Caring for the dead wasn’t just for Hallowtide, though. In the Middle Ages, looking after the dead was a duty incumbent on believers all year round. Prayer for the dead, known and unknown, was a regular feature of medieval devotion, and was seen as an important act of charity. Believers were encouraged to pray for the souls of those they had known in life — their family, godparents, or benefactors — but also for those whom they had not personally known, but with whom they shared some connection: deceased members of their professional guild, or all the dead buried in their parish church. And they were asked to pray too, as many still do today, for those who had no one else to pray for them. No one was to be left alone in death.

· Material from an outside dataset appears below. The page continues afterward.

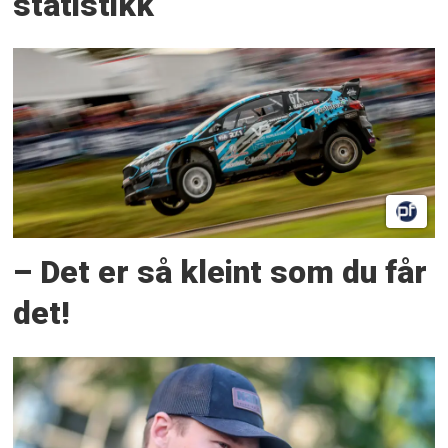
statistikk
– Det er så kleint som du får
det!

I've written for Unherd about All Souls Day in this year of solitude; read the rest there

It's struck me so forcefully this year that whatever else you might say about the medieval church, they knew how to deal with death: learning how to face it, and how to talk about it, were seen as skills fundamental for living a good life as a thinking person in this world. For many modern people, the vast medieval literature about death and the rituals and structures for facing it are easily dismissed as superstition; but as we've seen this past year, ignoring the reality of death doesn't tend to make societies less irrational about it. Not wanting to talk about the inevitability of death doesn't make it go away; and if you don't learn to face the fear of death, the fear itself can consume you, and swallow up everything else you hold dear.